Autoimmune Thyroiditis and Iodine Therapy
Jorge Flechas


Autoimmune thyroiditis
Hashimoto’s thyroiditis
iodine therapy


The incidence of Hashimoto’s thyroiditis, also referred to as goitrous autoimmune thyroiditis, is estimated to be equivalent to that of Grave’s disease. Although first discovered one hundred years ago, the pathophysiology of this disease has not yet been completely defined. Patients present with varying degrees of symptoms and may present euthyroid. Studies have found associations between genetic predisposition, environmental factors and co-occurrence of other autoimmune disorders within patients with autoimmune thyroiditis. This has further impeded advances to clearly define the mechanisms associated with autoimmune thyroiditis as there are a number of potential confounding factors which are not shared by all patients. Concern has been raised suggesting that iodination of salt led to the emergence or increase in prevalence of autoimmune thyroiditis.
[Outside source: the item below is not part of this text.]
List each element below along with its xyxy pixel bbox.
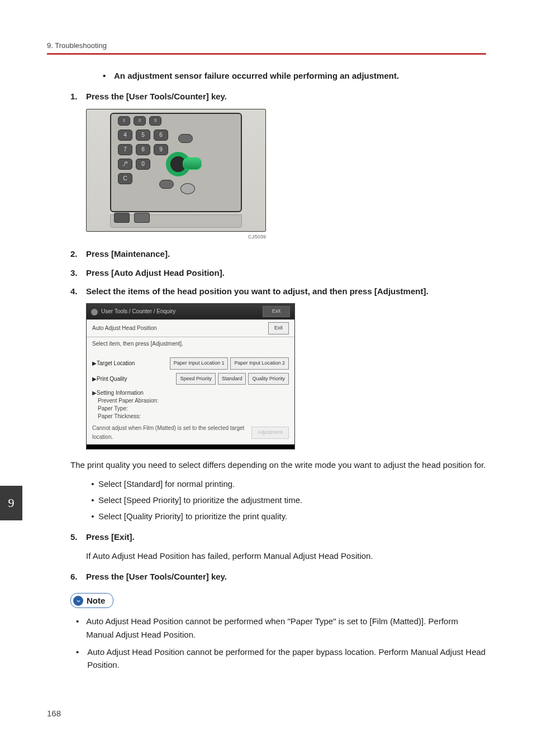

In regions where chronic excess consumption of iodine occurs, studies have not found an association between iodine intake and prevalence of this disorder. Furthermore, autoimmune thyroiditis patients with low thyroid levels of iodine are at risk of developing hypothyroidism. Therefore iodine therapy is indicated in patients with autoimmune thyroiditis to preserve normal function of the thyroid, unless the patient has goiter. Patients receiving iodine therapy must be monitored closely to ensure the condition does not exacerbate.